RECORD SET
*****

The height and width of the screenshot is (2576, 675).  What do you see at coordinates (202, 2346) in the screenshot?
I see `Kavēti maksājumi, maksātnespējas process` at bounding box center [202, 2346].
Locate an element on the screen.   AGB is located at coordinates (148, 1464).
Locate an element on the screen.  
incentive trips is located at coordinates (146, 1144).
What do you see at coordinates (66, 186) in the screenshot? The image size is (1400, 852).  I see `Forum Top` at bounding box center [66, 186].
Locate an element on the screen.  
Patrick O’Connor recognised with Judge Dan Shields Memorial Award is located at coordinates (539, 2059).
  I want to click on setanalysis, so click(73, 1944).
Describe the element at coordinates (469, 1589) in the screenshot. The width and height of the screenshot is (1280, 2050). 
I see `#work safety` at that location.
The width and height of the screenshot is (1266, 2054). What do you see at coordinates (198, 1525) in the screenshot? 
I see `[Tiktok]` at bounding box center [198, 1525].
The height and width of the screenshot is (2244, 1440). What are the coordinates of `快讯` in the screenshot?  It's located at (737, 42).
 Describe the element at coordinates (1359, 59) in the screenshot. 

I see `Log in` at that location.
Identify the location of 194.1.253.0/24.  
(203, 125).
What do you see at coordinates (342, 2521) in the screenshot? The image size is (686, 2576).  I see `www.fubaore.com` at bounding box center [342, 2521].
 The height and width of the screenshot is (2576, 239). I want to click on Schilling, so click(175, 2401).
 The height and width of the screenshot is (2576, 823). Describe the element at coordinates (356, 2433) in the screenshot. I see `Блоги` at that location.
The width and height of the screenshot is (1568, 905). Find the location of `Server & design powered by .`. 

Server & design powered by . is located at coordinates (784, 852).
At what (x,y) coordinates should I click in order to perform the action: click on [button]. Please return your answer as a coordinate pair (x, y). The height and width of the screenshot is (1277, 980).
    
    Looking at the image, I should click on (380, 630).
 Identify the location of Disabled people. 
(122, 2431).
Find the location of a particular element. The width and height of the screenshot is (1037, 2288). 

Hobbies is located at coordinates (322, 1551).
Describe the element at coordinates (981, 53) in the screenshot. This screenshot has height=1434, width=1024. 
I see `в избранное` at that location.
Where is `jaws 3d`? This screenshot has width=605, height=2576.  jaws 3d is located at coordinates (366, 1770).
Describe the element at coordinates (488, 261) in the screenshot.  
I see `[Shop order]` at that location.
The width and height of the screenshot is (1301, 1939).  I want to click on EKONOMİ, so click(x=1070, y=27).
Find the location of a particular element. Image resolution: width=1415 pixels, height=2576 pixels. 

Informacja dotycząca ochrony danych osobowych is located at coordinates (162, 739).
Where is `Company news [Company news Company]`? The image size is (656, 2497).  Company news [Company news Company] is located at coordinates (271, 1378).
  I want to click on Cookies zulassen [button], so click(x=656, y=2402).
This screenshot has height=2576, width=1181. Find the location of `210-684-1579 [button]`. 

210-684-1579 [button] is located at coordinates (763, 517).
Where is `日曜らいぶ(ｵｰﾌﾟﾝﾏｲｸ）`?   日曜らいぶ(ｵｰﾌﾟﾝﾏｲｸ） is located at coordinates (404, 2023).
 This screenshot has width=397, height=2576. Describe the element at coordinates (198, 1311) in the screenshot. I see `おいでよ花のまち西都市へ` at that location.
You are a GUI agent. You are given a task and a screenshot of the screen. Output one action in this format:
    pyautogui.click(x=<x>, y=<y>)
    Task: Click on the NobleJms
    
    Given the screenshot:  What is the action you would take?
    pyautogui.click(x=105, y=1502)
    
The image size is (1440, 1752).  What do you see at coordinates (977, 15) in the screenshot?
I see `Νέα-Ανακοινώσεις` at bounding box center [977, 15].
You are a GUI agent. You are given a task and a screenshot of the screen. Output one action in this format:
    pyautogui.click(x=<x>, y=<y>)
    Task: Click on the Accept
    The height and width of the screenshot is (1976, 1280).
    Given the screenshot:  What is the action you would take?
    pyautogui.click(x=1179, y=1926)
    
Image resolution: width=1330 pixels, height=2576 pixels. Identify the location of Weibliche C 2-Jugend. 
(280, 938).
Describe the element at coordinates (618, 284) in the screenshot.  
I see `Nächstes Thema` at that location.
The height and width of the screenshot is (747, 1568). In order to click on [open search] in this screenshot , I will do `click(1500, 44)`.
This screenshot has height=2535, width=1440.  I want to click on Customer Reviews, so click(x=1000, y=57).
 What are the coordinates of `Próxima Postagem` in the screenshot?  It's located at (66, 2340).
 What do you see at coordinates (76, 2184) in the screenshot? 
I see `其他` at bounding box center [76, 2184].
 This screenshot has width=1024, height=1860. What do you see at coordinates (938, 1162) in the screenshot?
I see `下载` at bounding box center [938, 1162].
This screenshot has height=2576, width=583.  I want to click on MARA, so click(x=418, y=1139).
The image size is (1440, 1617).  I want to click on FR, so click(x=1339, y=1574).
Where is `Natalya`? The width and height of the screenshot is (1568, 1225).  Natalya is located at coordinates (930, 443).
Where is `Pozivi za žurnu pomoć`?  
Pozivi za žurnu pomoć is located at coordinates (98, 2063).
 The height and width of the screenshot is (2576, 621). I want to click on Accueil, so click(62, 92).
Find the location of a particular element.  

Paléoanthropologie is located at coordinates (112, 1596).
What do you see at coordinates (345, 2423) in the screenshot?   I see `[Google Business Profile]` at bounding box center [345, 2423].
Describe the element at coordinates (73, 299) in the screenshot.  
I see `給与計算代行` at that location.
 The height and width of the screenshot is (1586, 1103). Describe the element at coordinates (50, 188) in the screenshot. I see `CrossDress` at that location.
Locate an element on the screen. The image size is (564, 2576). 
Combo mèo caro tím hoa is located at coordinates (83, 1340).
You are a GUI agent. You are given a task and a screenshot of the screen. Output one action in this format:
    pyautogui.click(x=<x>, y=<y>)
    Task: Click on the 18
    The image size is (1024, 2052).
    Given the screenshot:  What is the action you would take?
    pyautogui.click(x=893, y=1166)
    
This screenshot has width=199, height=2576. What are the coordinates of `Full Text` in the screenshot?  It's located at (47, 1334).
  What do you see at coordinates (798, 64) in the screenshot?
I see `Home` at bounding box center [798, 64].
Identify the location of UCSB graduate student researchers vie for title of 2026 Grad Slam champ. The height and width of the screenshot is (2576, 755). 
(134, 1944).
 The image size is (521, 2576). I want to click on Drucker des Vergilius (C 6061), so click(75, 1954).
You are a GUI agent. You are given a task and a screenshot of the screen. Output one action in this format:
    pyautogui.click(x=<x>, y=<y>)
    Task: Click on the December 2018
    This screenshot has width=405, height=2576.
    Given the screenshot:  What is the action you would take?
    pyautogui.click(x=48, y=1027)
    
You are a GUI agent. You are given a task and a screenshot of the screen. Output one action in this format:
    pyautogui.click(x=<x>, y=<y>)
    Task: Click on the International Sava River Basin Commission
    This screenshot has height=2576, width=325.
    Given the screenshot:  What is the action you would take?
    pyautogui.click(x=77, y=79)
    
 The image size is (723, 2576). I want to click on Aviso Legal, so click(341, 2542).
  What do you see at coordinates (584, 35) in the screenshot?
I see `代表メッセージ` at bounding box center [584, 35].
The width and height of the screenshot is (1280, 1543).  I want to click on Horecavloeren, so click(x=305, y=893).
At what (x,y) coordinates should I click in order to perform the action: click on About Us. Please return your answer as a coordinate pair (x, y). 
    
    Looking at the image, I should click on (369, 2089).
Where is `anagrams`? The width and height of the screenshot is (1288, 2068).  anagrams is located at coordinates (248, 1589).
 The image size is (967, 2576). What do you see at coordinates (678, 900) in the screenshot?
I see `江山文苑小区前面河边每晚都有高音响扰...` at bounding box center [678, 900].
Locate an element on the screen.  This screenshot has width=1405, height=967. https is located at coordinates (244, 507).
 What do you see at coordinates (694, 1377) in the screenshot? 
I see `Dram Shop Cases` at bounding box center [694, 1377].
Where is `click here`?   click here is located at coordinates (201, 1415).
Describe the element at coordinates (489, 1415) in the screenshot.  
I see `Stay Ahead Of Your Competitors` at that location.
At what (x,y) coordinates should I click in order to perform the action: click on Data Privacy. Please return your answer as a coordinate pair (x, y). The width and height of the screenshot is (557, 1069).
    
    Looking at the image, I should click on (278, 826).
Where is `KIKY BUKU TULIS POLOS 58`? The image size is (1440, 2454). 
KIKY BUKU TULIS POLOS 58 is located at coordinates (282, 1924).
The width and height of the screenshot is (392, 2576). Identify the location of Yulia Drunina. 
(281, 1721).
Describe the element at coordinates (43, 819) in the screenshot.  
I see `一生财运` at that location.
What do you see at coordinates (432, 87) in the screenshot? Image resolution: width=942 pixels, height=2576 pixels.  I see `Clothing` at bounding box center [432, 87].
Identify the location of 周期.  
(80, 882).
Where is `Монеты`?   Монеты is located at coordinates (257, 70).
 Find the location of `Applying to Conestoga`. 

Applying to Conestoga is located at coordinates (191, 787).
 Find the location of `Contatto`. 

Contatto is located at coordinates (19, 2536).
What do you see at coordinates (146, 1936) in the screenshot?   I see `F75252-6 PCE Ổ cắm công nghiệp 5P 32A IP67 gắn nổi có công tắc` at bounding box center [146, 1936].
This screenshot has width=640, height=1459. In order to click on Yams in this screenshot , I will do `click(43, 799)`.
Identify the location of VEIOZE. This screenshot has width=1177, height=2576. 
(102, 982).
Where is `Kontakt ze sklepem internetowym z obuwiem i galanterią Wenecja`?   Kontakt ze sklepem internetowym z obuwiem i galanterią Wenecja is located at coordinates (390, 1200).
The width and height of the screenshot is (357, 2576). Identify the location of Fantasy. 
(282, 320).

*****

Counting only lines that hold "will", state how many appear in the records, and give nothing but the number.

COMPLETED EXERCISE
2